# I’ve got to stop quarantine drinking...



## Ronni (Apr 22, 2020)

.........I thought these were baby dinosaurs!


----------



## Lee (Apr 22, 2020)

Ok , now on a second glass of vino they look like Canada Geese to me that mated with squirrels.


----------



## jujube (Apr 22, 2020)

Oh, that's the new "designer pet", the Toy Brachiosaurus.  I think Paris Hilton was spotted carrying one around in her purse last week.


----------



## Keesha (Apr 22, 2020)

I’ve got to stop comfort food eating.
Baby Dinosaurs.


----------



## Pappy (Apr 23, 2020)

Anyone can see that they are 4-legged geese. Geez....


----------



## squatting dog (Apr 23, 2020)

They were identified as ringtail by park rangers. However, they may be coatimundi. Not ringtail...
That said, I too thought maybe I'd better slow down on that Southern Comfort consumption when you start seeing dinosaurs.


----------



## Devi (Apr 23, 2020)

Yikes. They do look like dinosaurs.


----------



## JaniceM (Apr 23, 2020)

Pappy said:


> Anyone can see that they are 4-legged geese.
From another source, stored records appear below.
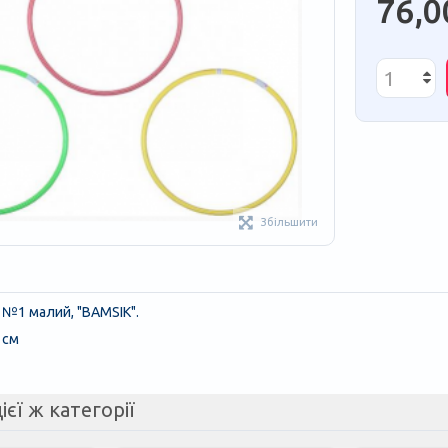
76,0
Збільшити
 №1 малий, "BAMSIK".
 см
ієї ж категорії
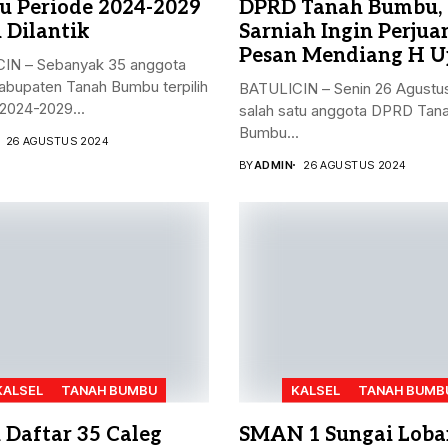
 Periode 2024-2029
DPRD Tanah Bumbu,
 Dilantik
Sarniah Ingin Perju
Pesan Mendiang H U
IN – Sebanyak 35 anggota
bupaten Tanah Bumbu terpilih
BATULICIN – Senin 26 Agustu
2024-2029...
salah satu anggota DPRD Tan
Bumbu...
26 AGUSTUS 2024
BY
ADMIN
26 AGUSTUS 2024
KALSEL
TANAH BUMBU
KALSEL
TANAH BUMB
h Daftar 35 Caleg
SMAN 1 Sungai Loba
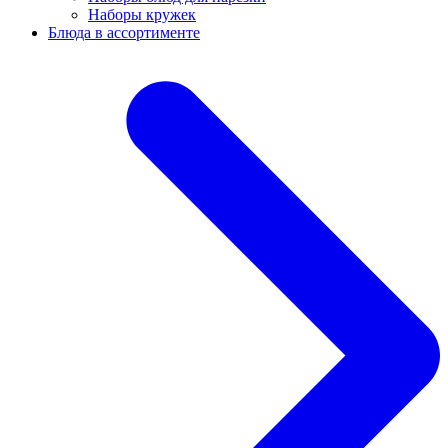
Наборы кружек
Блюда в ассортименте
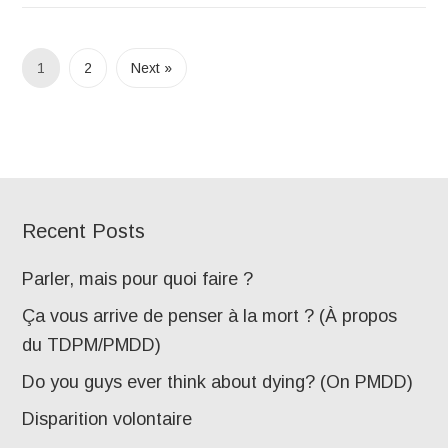
1
2
Next »
Recent Posts
Parler, mais pour quoi faire ?
Ça vous arrive de penser à la mort ? (À propos
du TDPM/PMDD)
Do you guys ever think about dying? (On PMDD)
Disparition volontaire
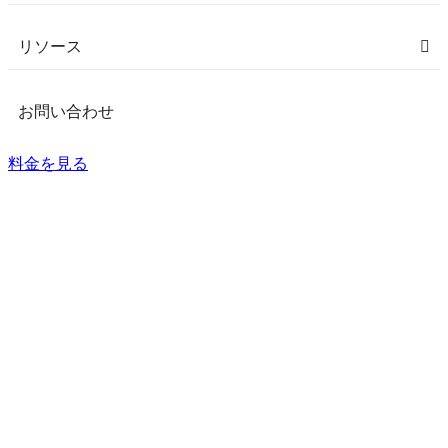
リソース
お問い合わせ
料金を見る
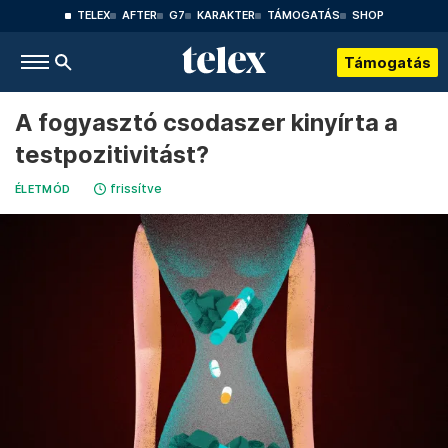
TELEX
AFTER
G7
KARAKTER
TÁMOGATÁS
SHOP
Támogatás
A fogyasztó csodaszer kinyírta a
testpozitivitást?
frissítve
ÉLETMÓD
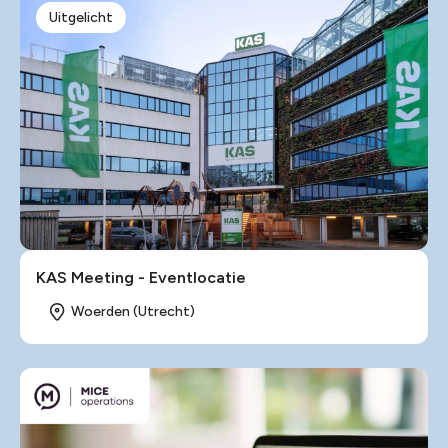
Uitgelicht
KAS Meeting - Eventlocatie
Woerden (Utrecht)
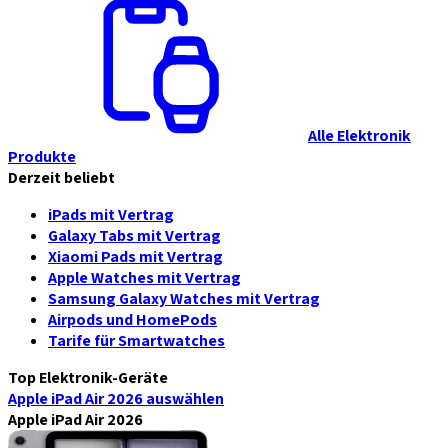
Alle Elektronik
Produkte
Derzeit beliebt
iPads mit Vertrag
Galaxy Tabs mit Vertrag
Xiaomi Pads mit Vertrag
Apple Watches mit Vertrag
Samsung Galaxy Watches mit Vertrag
Airpods und HomePods
Tarife für Smartwatches
Top Elektronik-Geräte
Apple iPad Air 2026
auswählen
Apple iPad Air 2026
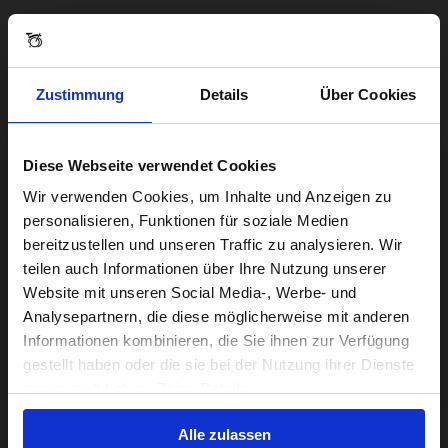
Zustimmung
Details
Über Cookies
Diese Webseite verwendet Cookies
Visiting from the United States?
Wir verwenden Cookies, um Inhalte und Anzeigen zu
personalisieren, Funktionen für soziale Medien
bereitzustellen und unseren Traffic zu analysieren. Wir
For a better experience, please visit our:
teilen auch Informationen über Ihre Nutzung unserer
Website mit unseren Social Media-, Werbe- und
Analysepartnern, die diese möglicherweise mit anderen
US website
Informationen kombinieren, die Sie ihnen zur Verfügung
gestellt haben oder die sie bei der Nutzung ihrer Dienste
No, stay here
gesammelt haben. Zeige Details
Alle zulassen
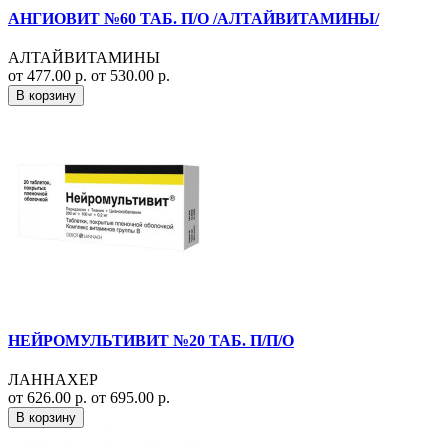
АНГИОВИТ №60 ТАБ. П/О /АЛТАЙВИТАМИНЫ/
АЛТАЙВИТАМИНЫ
от 477.00 р.
от 530.00 р.
В корзину
НЕЙРОМУЛЬТИВИТ №20 ТАБ. П/П/О
ЛАННАХЕР
от 626.00 р.
от 695.00 р.
В корзину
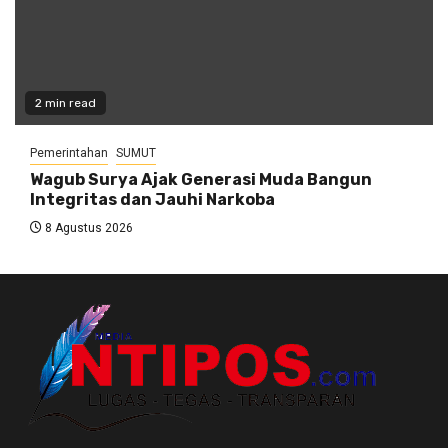
2 min read
Pemerintahan
SUMUT
Wagub Surya Ajak Generasi Muda Bangun
Integritas dan Jauhi Narkoba
8 Agustus 2026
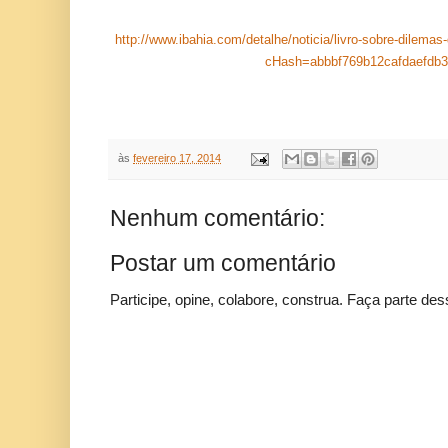
http://www.ibahia.com/detalhe/noticia/livro-sobre-dilemas
cHash=abbbf769b12cafdaefdb
às
fevereiro 17, 2014
Nenhum comentário:
Postar um comentário
Participe, opine, colabore, construa. Faça parte des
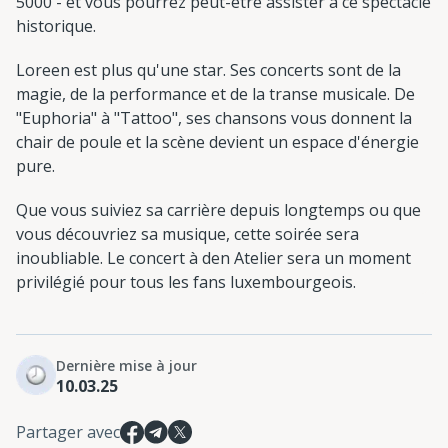
5000 - et vous pourrez peut-être assister à ce spectacle
historique.
Loreen est plus qu'une star. Ses concerts sont de la
magie, de la performance et de la transe musicale. De
"Euphoria" à "Tattoo", ses chansons vous donnent la
chair de poule et la scène devient un espace d'énergie
pure.
Que vous suiviez sa carrière depuis longtemps ou que
vous découvriez sa musique, cette soirée sera
inoubliable. Le concert à den Atelier sera un moment
privilégié pour tous les fans luxembourgeois.
Dernière mise à jour
10.03.25
Partager avec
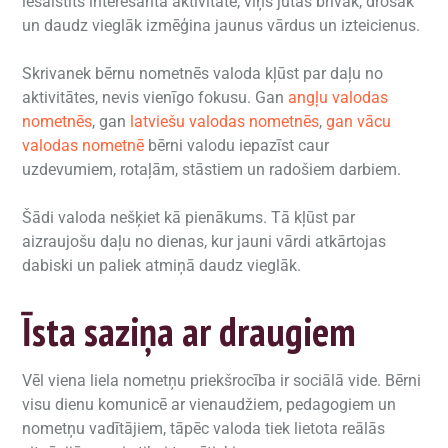
iesaistīts interesantā aktivitātē, viņš jūtas brīvāk, drošāk
un daudz vieglāk izmēģina jaunus vārdus un izteicienus.
Skrivanek bērnu nometnēs valoda kļūst par daļu no
aktivitātes, nevis vienīgo fokusu. Gan
angļu valodas
nometnēs
, gan
latviešu valodas nometnēs
,
gan vācu
valodas nometnē
bērni valodu iepazīst caur
uzdevumiem, rotaļām, stāstiem un radošiem darbiem.
Šādi valoda nešķiet kā pienākums. Tā kļūst par
aizraujošu daļu no dienas, kur jauni vārdi atkārtojas
dabiski un paliek atmiņā daudz vieglāk.
Īsta saziņa ar draugiem
Vēl viena liela nometņu priekšrocība ir sociālā vide. Bērni
visu dienu komunicē ar vienaudžiem, pedagogiem un
nometņu vadītājiem, tāpēc valoda tiek lietota reālās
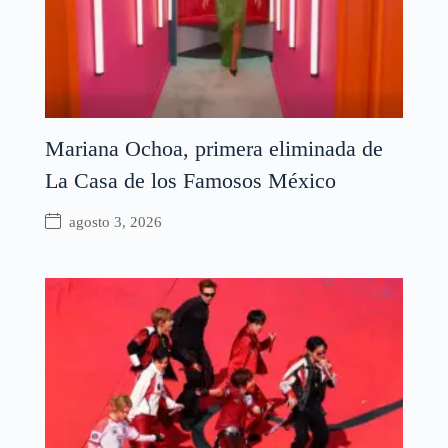
Mariana Ochoa, primera eliminada de
La Casa de los Famosos México
agosto 3, 2026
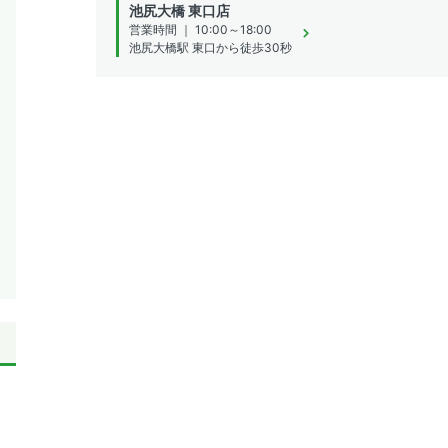
池尻大橋 東口店
営業時間 ｜ 10:00～18:00
池尻大橋駅 東口から徒歩30秒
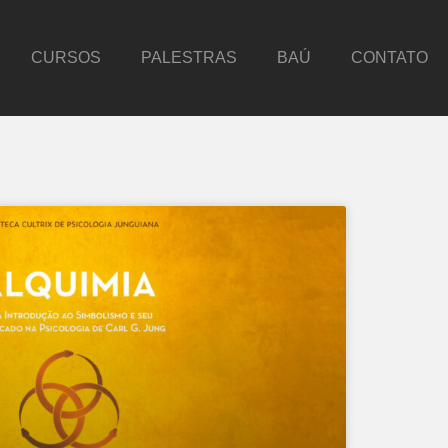
CURSOS
PALESTRAS
BAÚ
CONTATO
Geez....


I couldn't see that..  and I don't drink


----------



## RadishRose (Apr 23, 2020)

I want one....


----------



## JaniceM (Apr 23, 2020)

JaniceM said:


> I couldn't see that..  and I don't drink


wait a minute-  geese only have 2 legs, don't they??


----------



## squatting dog (Apr 23, 2020)

Took a bit to realize that they are ring tail lemurs.  Now, it comes clear.


----------